Atas dugaan perbuatan tersebut, Lili diduga melanggar prinsip Integritas yaitu pada Pasal 4 ayat (2) huruf a, Peraturan Dewan Pengawas KPK RI Nomor 2 Tahun 2020 Tentang Penegakan Kode Etik dan Pedoman Perilaku KPK.


Berikut bunyinya: `Insan KPK dilarang mengadakan hubungan langsung atau tidak langsung dengan tersangka, terdakwa, terpidana, atau pihak lain yang ada hubungan dengan perkara tindak pidana korupsi yang diketahui perkaranya sedang ditangani oleh Komisi kecuali dalam rangka pelaksanaan tugas dan sepengetahuan Pimpinan atau atasan langsung`.

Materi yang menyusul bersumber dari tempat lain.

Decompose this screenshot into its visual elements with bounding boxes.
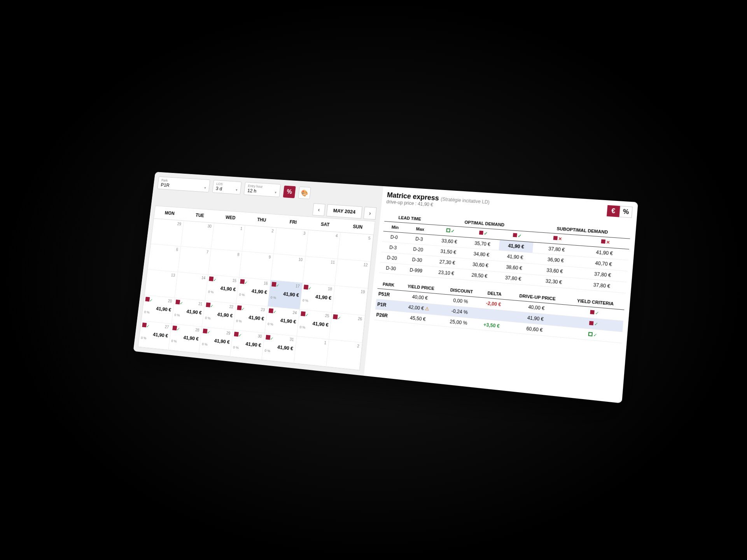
prev-month-button[interactable]: ‹ [312, 203, 325, 216]
park-select[interactable]: Park P1R [157, 176, 210, 192]
calendar-cell[interactable]: 27✓41,90 €0 % [138, 321, 171, 350]
weekday-header: THU [245, 212, 278, 227]
calendar-cell[interactable]: 14 [175, 272, 208, 301]
calendar-cell[interactable]: 17✓41,90 €0 % [268, 280, 303, 310]
los-value: 3 d [215, 185, 238, 192]
calendar-cell[interactable]: 19 [332, 286, 368, 316]
calendar-cell[interactable]: 10 [271, 254, 305, 283]
calendar-cell[interactable]: 22✓41,90 €0 % [202, 301, 236, 330]
matrix-table: LEAD TIME OPTIMAL DEMAND SUBOPTIMAL DEMA… [379, 212, 631, 293]
percent-button[interactable]: % [283, 185, 296, 198]
app-card: Park P1R LOS 3 d Entry hour 12 h % 🎨 ‹ M… [133, 172, 638, 403]
percent-toggle[interactable]: % [619, 206, 633, 218]
weekday-header: SUN [341, 219, 375, 235]
next-month-button[interactable]: › [363, 206, 376, 219]
calendar-cell[interactable]: 2 [242, 225, 276, 254]
calendar-cell[interactable]: 18✓41,90 €0 % [299, 283, 335, 312]
calendar-cell[interactable]: 12 [335, 259, 371, 288]
entry-select[interactable]: Entry hour 12 h [243, 182, 280, 197]
min-header: Min [383, 221, 407, 233]
palette-button[interactable]: 🎨 [298, 186, 311, 199]
calendar-cell[interactable]: 6 [147, 244, 180, 272]
calendar-cell[interactable]: 5 [338, 232, 373, 262]
calendar-cell[interactable]: 1 [211, 223, 245, 251]
unit-toggle: € % [607, 205, 633, 218]
calendar-grid: MONTUEWEDTHUFRISATSUN2930123456789101112… [138, 206, 375, 371]
euro-toggle[interactable]: € [607, 205, 620, 217]
calendar-cell[interactable]: 4 [305, 230, 340, 259]
calendar-cell[interactable]: 7 [178, 246, 211, 275]
calendar-cell[interactable]: 1 [294, 336, 329, 366]
calendar-cell[interactable]: 29 [150, 218, 184, 246]
calendar-cell[interactable]: 3 [273, 228, 308, 256]
calendar-cell[interactable]: 30 [181, 221, 214, 249]
calendar-cell[interactable]: 21✓41,90 €0 % [171, 298, 205, 327]
weekday-header: WED [214, 210, 247, 225]
los-select[interactable]: LOS 3 d [212, 180, 241, 194]
calendar-cell[interactable]: 23✓41,90 €0 % [233, 304, 268, 333]
calendar-cell[interactable]: 15✓41,90 €0 % [205, 275, 239, 304]
calendar-cell[interactable]: 20✓41,90 €0 % [141, 295, 175, 324]
calendar-cell[interactable]: 24✓41,90 €0 % [264, 307, 299, 336]
calendar-cell[interactable]: 26✓ [329, 312, 365, 343]
right-pane: Matrice express (Stratégie incitative LD… [364, 186, 638, 403]
weekday-header: MON [154, 206, 185, 221]
calendar-cell[interactable]: 9 [239, 251, 273, 280]
calendar-cell[interactable]: 11 [303, 256, 338, 285]
calendar-cell[interactable]: 13 [144, 269, 177, 298]
left-pane: Park P1R LOS 3 d Entry hour 12 h % 🎨 ‹ M… [133, 172, 383, 376]
weekday-header: SAT [308, 217, 342, 232]
calendar-cell[interactable]: 31✓41,90 €0 % [262, 333, 297, 363]
calendar-cell[interactable]: 25✓41,90 €0 % [297, 309, 332, 339]
month-label: MAY 2024 [326, 204, 362, 218]
calendar-cell[interactable]: 16✓41,90 €0 % [236, 277, 271, 307]
weekday-header: TUE [184, 208, 216, 223]
calendar-cell[interactable]: 28✓41,90 €0 % [168, 324, 202, 353]
weekday-header: FRI [276, 215, 310, 230]
calendar-cell[interactable]: 30✓41,90 €0 % [230, 330, 265, 360]
calendar-cell[interactable]: 2 [326, 339, 362, 370]
calendar-cell[interactable]: 29✓41,90 €0 % [199, 327, 233, 356]
calendar-cell[interactable]: 8 [208, 249, 242, 277]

Kedua, dugaan Lili menggunakan posisinya sebagai Pimpinan KPK, untuk menekan M Syahrial untuk urusan penyelesaian kepegawaian adik iparnya Ruri Prihatini Lubis di Perusahaan Daerah Air Minum Tirta Kualo Tanjungbalai.

Atas dugaan perbuatan tersebut, Lili diduga melanggar prinsip Integritas yaitu pada Pasal 4 ayat (2) huruf b, Peraturan Dewan Pengawas KPK RI Nomor 2 Tahun 2020 Tentang Penegakan Kode Etik dan Pedoman Perilaku KPK.


Berikut bunyinya: `Insan KPK dilarang menyalahgunakan jabatan dan/atau kewenangan yang dimiliki termasuk menyalahgunakan pengaruh sebagai Insan Komisi baik dalam pelaksanaan tugas, maupun kepentingan pribadi`.


Lili sempat menggelar konferensi pers atas tudingan komunikasi tersebut. Lili menegaskan tak pernah berkomunikasi dengan Syahrial untuk membahas kasus yang dimaksud. Ia mengaku sadar terikat kode etik yang tak memperbolehkan berhubungan dengan pihak berperkara.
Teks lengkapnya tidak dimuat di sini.